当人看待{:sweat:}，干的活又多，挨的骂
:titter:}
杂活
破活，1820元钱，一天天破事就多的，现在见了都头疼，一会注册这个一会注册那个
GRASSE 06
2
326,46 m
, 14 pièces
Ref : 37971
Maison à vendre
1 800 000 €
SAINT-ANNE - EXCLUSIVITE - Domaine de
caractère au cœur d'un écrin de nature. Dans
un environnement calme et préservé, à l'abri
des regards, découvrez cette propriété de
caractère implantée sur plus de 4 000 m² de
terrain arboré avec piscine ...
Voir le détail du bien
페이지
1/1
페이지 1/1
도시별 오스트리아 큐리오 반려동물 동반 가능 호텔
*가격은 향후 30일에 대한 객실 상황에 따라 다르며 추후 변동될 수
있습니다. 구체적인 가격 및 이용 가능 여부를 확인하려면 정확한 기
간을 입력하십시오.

----------------

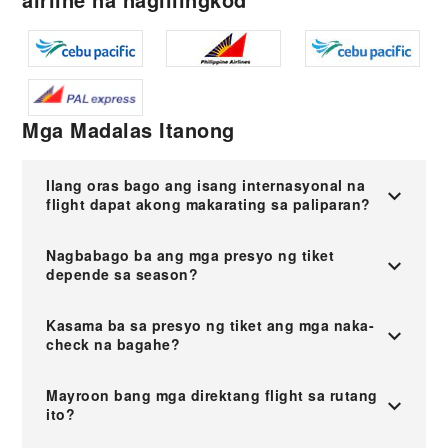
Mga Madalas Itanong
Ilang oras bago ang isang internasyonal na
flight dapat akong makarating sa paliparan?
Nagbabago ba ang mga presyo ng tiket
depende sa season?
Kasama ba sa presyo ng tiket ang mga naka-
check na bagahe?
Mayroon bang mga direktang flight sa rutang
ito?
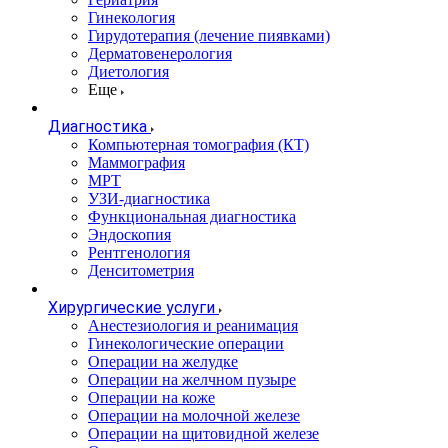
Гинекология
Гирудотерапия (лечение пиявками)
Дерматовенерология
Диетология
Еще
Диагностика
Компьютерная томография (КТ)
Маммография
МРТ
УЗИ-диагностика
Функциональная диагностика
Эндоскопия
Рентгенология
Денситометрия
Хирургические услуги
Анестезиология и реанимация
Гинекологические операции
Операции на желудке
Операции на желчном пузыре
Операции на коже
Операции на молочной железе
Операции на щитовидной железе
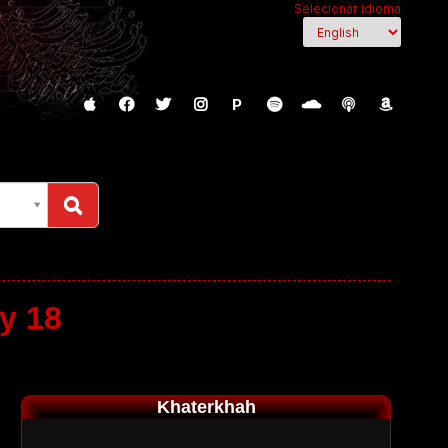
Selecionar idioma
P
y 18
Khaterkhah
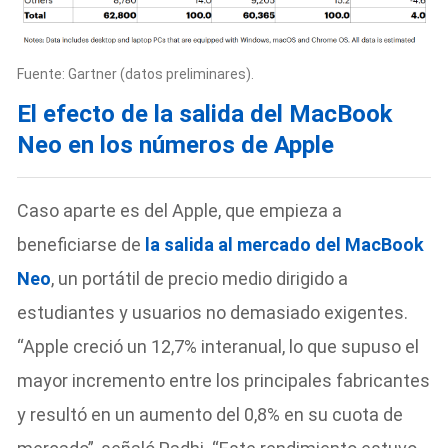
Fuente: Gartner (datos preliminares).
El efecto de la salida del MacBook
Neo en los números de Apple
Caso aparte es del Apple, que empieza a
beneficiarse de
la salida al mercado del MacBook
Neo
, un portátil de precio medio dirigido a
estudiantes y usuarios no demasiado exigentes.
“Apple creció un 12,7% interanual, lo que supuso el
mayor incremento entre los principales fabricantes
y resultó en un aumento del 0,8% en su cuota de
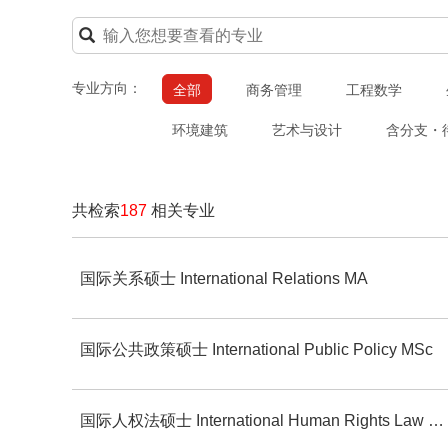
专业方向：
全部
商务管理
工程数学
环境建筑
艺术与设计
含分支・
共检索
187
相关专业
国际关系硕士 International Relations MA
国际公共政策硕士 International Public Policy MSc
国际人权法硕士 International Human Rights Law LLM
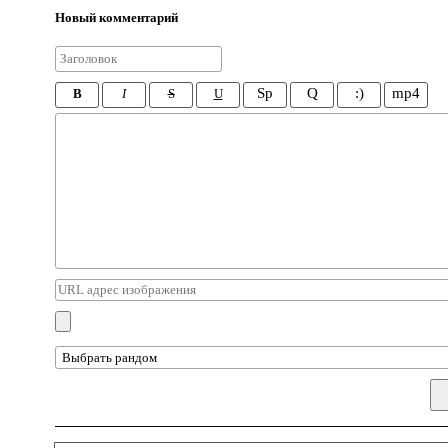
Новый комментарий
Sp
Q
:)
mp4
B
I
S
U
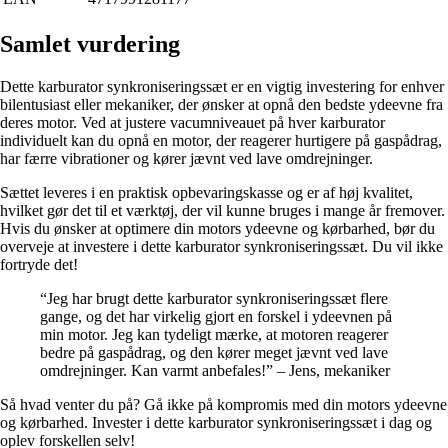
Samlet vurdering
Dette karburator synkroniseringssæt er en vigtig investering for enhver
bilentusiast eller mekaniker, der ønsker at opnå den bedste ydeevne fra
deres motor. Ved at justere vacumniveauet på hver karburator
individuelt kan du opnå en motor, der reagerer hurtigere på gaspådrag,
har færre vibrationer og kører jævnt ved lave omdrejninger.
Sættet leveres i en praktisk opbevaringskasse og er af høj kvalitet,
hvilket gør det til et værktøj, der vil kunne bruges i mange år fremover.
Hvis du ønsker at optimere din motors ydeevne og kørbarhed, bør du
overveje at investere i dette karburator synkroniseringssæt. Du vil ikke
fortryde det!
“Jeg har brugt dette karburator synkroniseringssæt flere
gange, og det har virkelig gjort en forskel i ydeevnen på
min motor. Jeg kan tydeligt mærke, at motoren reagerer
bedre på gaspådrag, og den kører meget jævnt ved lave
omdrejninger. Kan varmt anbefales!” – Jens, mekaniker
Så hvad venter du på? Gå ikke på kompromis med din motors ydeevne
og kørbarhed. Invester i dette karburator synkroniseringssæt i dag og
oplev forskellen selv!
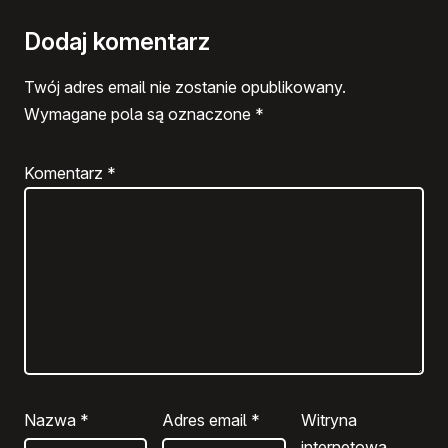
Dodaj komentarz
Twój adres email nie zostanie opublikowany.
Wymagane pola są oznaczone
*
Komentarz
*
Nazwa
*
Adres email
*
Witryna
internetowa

----------------

■ WHAT YOU HAVE TO DO: Looking at the data above, count every line holding the word "tiket" and state only the count.

■ COMPLETED TASK: 2